▶ **Task objective**
For the records below, copy exactly the span that begins at the line containing "consecuencias" and stops after the line containing "lieben, mit alkoholfreien Mocktails zu", minus any pictures.

*** Opening of Provided records ***

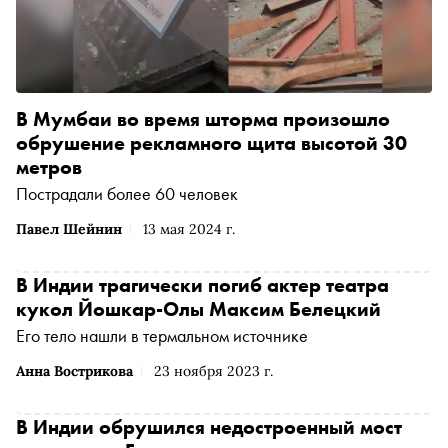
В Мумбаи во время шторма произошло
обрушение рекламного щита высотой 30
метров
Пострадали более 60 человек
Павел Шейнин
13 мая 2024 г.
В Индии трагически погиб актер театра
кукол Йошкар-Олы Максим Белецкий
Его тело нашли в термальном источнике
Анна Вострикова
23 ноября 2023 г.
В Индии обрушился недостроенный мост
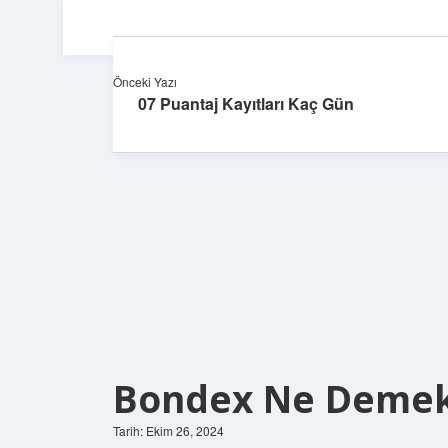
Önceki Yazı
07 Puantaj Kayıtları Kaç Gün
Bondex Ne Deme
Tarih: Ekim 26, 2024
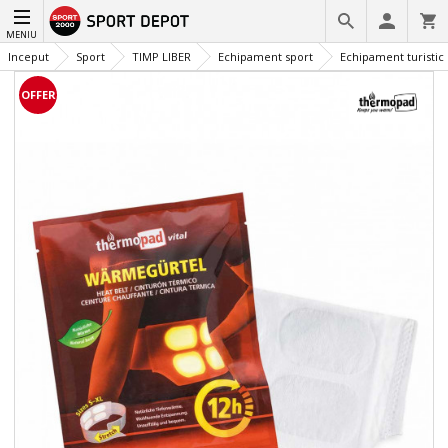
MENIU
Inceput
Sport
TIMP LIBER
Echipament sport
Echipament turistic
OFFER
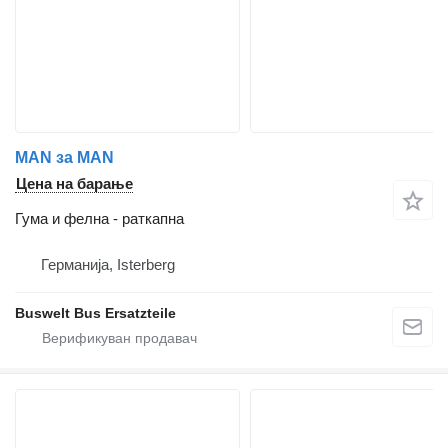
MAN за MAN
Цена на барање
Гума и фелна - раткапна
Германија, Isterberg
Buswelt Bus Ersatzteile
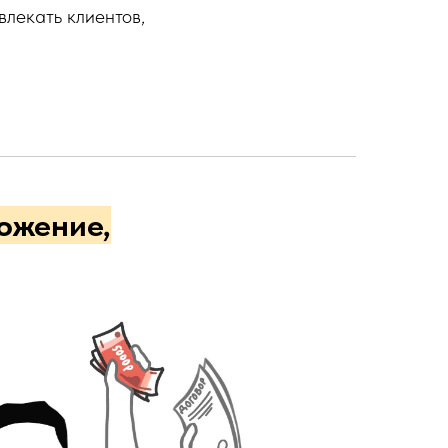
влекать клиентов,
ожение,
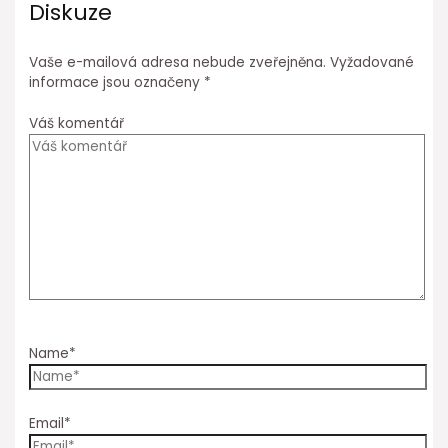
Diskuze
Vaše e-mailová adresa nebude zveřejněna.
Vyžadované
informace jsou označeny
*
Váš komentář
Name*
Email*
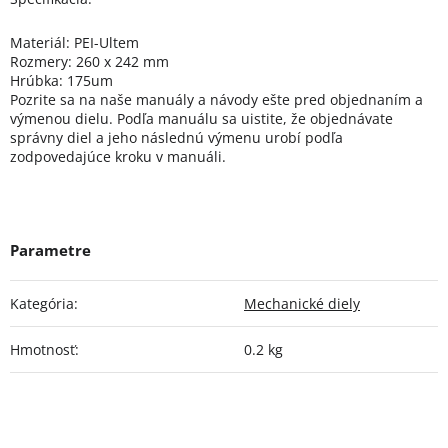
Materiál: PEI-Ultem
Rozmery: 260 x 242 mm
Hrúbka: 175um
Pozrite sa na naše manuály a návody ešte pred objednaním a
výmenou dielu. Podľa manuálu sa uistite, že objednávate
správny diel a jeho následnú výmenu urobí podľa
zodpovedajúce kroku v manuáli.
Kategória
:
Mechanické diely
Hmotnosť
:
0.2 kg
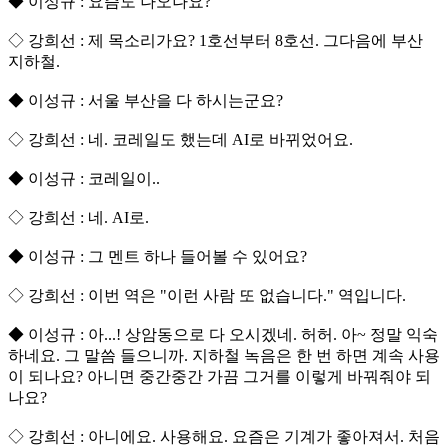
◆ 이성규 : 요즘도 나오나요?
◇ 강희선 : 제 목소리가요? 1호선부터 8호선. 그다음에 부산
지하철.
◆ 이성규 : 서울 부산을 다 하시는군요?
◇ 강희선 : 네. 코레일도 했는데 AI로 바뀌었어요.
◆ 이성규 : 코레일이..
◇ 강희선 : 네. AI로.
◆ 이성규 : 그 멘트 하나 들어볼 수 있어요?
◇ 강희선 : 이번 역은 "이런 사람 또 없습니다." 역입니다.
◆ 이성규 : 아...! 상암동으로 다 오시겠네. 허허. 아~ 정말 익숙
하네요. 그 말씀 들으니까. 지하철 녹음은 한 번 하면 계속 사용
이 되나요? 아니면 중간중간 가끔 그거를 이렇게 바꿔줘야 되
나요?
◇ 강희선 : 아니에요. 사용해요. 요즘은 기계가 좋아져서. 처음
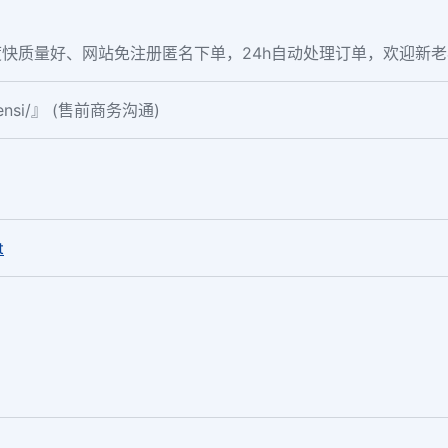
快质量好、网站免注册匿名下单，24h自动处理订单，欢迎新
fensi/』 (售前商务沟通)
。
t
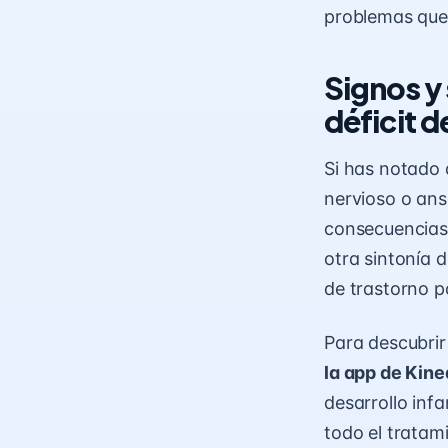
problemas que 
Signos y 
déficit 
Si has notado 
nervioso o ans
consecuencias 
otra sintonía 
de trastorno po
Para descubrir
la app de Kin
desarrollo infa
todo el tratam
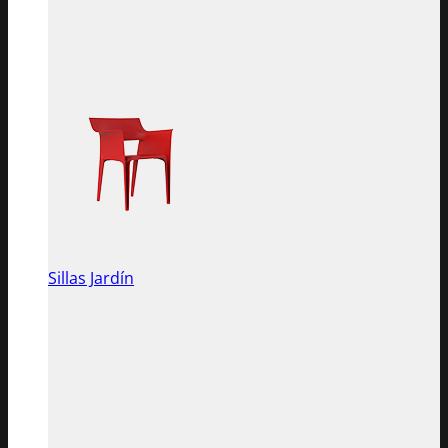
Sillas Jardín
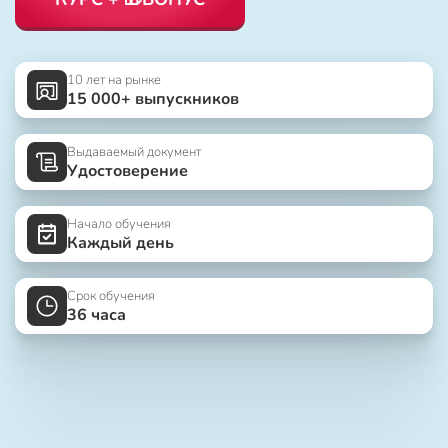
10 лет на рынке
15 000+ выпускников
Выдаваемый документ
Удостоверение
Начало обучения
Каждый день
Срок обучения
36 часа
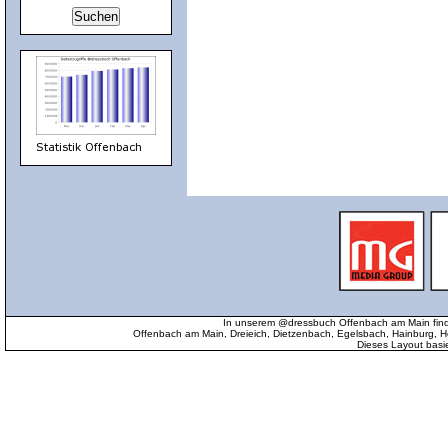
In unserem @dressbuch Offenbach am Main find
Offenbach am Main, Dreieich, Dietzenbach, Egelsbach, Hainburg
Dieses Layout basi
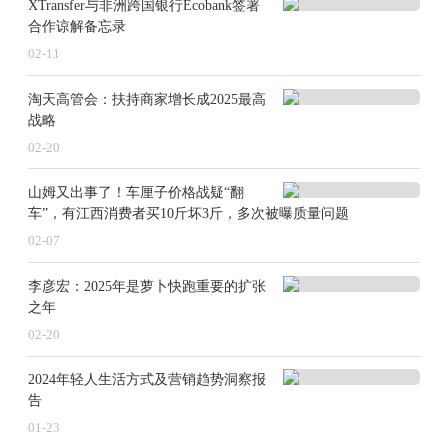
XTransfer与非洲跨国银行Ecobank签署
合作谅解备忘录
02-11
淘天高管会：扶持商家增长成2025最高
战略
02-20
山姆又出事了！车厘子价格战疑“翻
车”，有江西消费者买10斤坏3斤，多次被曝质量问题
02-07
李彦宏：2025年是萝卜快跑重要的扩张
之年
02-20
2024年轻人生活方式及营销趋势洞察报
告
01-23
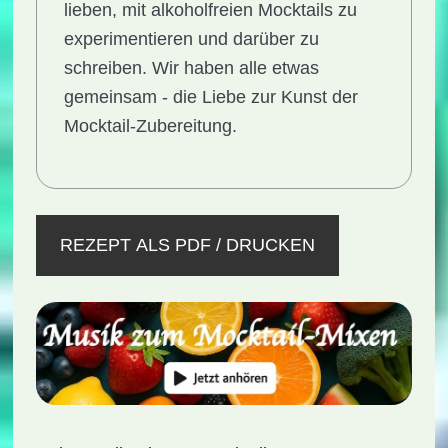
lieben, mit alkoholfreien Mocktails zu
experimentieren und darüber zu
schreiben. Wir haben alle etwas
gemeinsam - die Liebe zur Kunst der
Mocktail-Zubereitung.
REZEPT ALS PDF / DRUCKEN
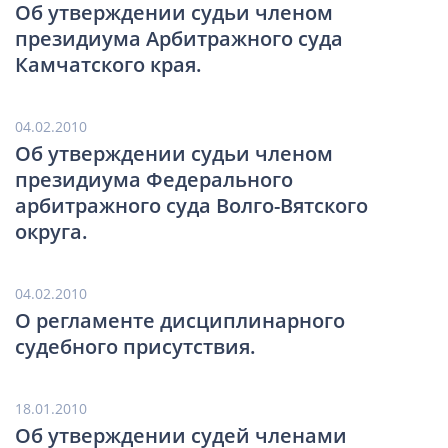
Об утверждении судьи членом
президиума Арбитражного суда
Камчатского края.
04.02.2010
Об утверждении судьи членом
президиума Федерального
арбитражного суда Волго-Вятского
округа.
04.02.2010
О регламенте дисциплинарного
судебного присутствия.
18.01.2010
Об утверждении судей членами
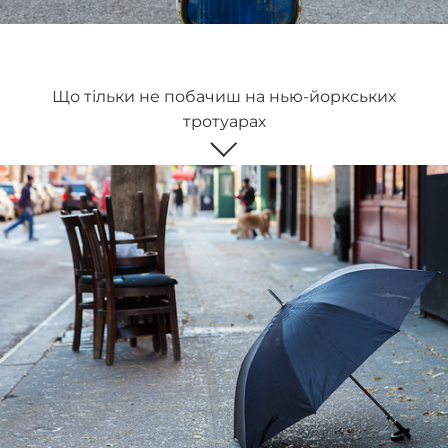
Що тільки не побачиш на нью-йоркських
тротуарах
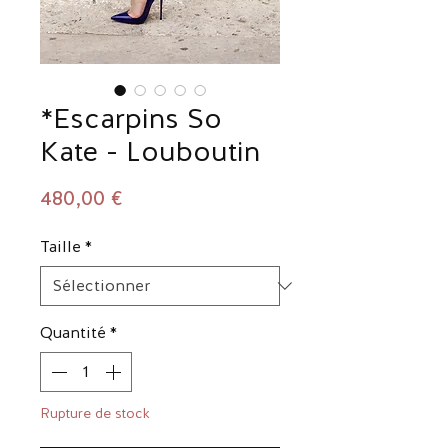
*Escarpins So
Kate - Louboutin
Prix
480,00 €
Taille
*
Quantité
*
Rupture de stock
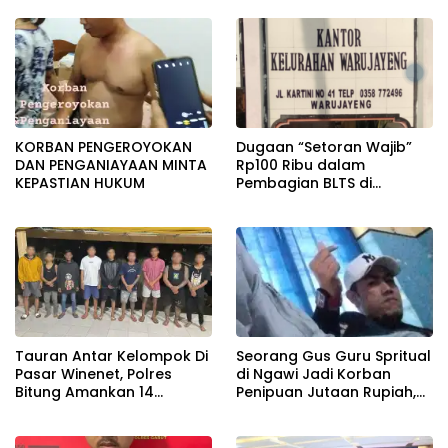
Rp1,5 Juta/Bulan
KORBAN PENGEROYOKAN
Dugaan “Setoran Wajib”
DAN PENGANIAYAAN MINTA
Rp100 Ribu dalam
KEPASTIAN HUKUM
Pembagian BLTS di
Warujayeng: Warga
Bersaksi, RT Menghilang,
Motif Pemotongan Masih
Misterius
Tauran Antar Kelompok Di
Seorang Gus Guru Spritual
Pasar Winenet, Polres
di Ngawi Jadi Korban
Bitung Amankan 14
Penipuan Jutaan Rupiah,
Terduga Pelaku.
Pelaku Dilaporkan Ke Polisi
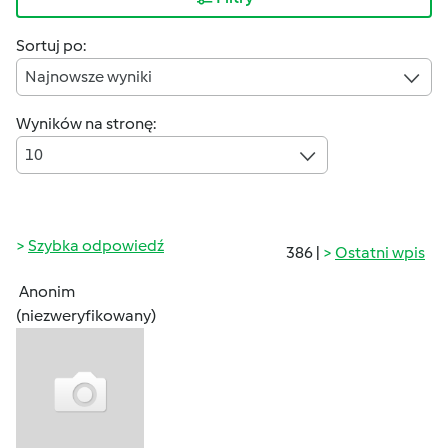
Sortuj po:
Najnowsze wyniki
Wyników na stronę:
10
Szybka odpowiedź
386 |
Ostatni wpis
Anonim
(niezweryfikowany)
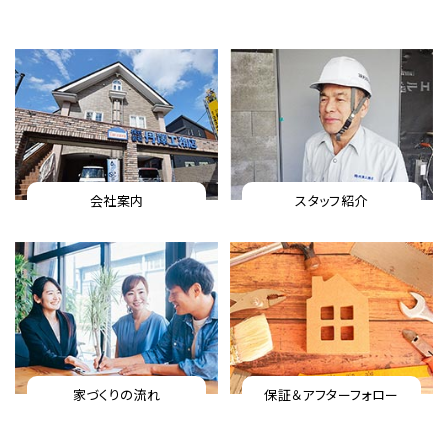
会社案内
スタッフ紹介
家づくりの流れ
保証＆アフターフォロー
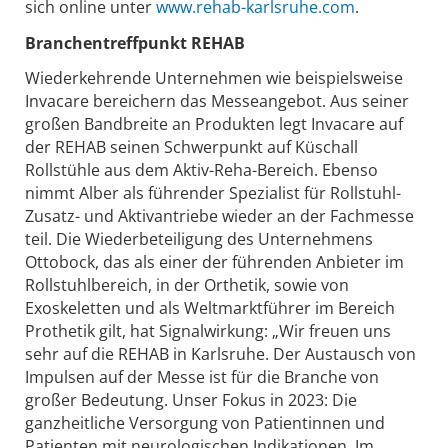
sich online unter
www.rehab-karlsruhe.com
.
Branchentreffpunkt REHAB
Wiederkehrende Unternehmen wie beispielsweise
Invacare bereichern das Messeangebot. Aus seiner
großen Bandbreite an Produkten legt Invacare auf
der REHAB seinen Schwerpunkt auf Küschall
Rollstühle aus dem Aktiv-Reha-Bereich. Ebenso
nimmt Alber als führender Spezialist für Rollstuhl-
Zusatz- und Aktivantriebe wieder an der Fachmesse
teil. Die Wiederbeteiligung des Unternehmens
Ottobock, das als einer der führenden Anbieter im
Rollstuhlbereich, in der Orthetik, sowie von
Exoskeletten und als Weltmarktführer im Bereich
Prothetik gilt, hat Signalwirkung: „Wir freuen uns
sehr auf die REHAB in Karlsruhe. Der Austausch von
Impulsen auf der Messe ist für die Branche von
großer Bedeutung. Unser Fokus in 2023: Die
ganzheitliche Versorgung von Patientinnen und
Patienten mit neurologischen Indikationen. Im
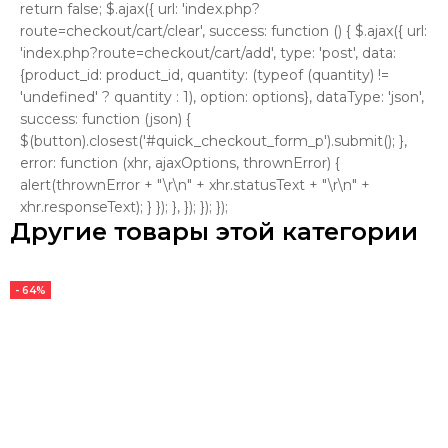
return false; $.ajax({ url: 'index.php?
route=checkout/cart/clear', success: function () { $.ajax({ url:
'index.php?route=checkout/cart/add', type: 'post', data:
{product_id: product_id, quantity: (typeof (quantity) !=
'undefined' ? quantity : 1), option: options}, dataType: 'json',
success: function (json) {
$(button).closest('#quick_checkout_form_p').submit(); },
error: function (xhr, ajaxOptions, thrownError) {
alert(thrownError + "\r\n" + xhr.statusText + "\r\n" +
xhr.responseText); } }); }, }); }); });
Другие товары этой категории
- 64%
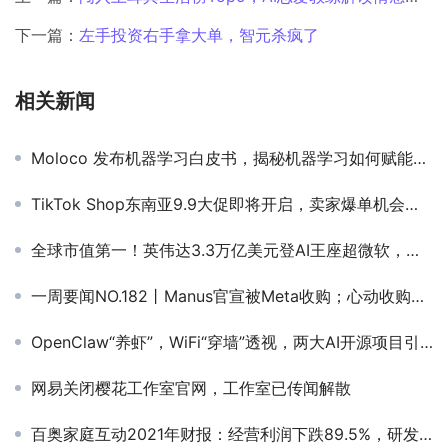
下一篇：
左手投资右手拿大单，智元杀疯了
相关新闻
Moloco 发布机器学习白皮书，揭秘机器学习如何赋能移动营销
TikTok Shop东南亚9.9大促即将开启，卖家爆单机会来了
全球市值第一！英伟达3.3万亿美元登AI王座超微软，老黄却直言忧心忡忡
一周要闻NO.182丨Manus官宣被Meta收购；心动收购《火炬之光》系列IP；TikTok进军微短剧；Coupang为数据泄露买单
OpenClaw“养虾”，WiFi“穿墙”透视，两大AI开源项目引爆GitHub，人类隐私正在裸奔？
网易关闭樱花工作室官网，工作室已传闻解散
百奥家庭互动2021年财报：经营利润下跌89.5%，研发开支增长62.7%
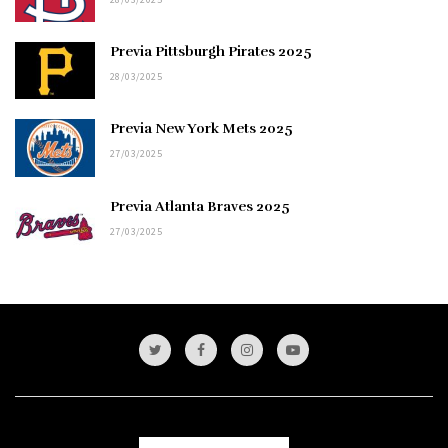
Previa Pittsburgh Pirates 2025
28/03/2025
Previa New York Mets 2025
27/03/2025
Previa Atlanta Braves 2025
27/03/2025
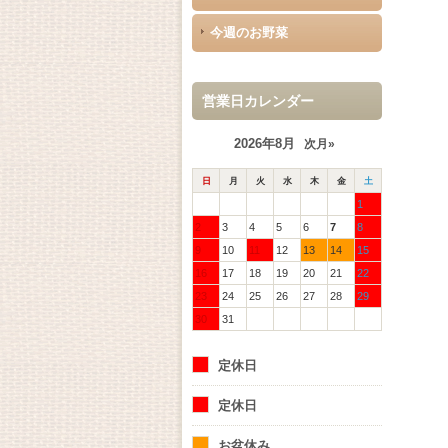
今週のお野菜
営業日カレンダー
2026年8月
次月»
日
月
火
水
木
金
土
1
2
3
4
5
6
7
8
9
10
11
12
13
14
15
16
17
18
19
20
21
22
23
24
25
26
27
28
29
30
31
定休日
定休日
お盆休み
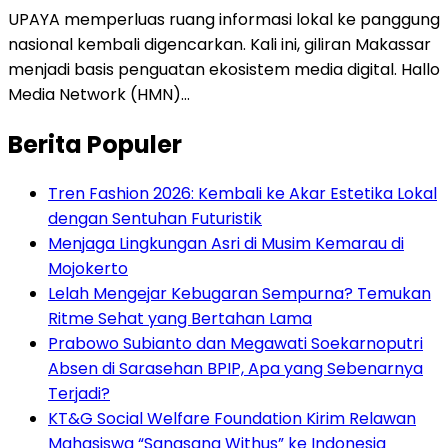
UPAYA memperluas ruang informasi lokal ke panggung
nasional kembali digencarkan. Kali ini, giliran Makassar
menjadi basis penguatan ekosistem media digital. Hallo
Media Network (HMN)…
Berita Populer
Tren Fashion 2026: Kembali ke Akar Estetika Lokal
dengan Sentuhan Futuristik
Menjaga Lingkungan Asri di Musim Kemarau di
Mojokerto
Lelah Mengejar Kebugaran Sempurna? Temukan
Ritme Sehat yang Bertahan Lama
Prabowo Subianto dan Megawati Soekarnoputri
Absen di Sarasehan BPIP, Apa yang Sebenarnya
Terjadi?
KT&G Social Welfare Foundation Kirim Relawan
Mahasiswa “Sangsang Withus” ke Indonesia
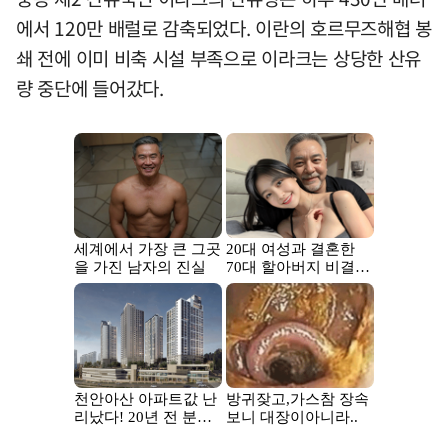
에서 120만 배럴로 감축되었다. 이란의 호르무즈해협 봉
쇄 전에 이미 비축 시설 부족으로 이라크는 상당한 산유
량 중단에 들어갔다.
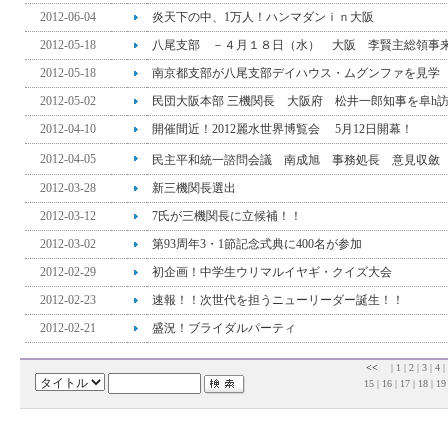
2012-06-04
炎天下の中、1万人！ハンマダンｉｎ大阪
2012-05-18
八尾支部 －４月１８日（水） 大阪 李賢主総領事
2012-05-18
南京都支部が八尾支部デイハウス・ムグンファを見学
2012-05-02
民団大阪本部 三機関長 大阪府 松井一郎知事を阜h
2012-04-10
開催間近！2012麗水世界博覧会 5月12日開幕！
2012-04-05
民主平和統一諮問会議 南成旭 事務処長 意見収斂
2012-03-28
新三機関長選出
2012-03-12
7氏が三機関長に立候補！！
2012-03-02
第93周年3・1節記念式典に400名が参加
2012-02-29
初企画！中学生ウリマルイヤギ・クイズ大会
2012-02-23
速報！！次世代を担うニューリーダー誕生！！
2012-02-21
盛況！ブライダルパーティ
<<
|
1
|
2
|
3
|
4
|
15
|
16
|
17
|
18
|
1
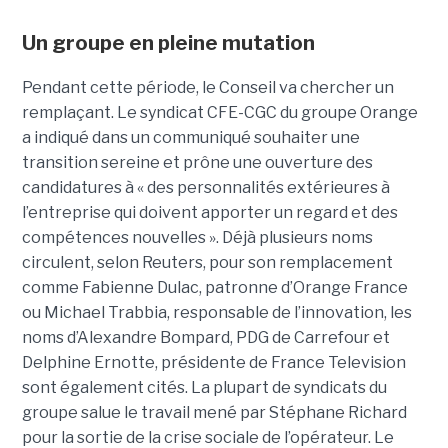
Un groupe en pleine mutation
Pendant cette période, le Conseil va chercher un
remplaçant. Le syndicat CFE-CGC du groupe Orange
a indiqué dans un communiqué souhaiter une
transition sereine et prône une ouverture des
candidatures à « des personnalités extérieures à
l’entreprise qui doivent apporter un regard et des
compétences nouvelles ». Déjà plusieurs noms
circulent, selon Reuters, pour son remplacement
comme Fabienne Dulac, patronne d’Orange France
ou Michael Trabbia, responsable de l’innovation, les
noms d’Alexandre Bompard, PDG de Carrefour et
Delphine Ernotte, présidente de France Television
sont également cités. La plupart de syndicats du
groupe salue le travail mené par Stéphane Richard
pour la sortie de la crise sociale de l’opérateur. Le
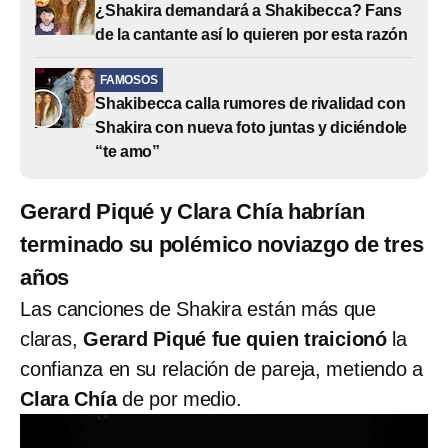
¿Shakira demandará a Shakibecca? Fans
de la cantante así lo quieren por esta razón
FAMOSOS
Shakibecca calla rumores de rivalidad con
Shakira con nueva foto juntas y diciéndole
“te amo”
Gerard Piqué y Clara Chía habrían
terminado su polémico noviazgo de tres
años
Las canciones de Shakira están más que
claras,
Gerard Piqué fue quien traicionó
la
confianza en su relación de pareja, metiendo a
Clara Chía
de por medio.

*** Close of Provided records ***

▶ **Reply to the exercise**
consecuencias 
otra sintonía 
de trastorno po
Para descubrir
la app de Kin
desarrollo infa
todo el tratam
Sillas Jardín
10 лет на рынке
15 000+ выпускников
Выдаваемый документ
Удостоверение
Начало обучения
Каждый день
Срок обучения
36 часа
In unserem @dressbuch Offenbach am Main find
Offenbach am Main, Dreieich, Dietzenbach, Egelsbach, Hainburg
Dieses Layout basi
XTransfer与非洲跨国银行Ecobank签署
合作谅解备忘录
02-11
淘天高管会：扶持商家增长成2025最高
战略
02-20
山姆又出事了！车厘子价格战疑“翻
车”，有江西消费者买10斤坏3斤，多次被曝质量问题
02-07
李彦宏：2025年是萝卜快跑重要的扩张
之年
02-20
2024年轻人生活方式及营销趋势洞察报
告
01-23
lieben, mit alkoholfreien Mocktails zu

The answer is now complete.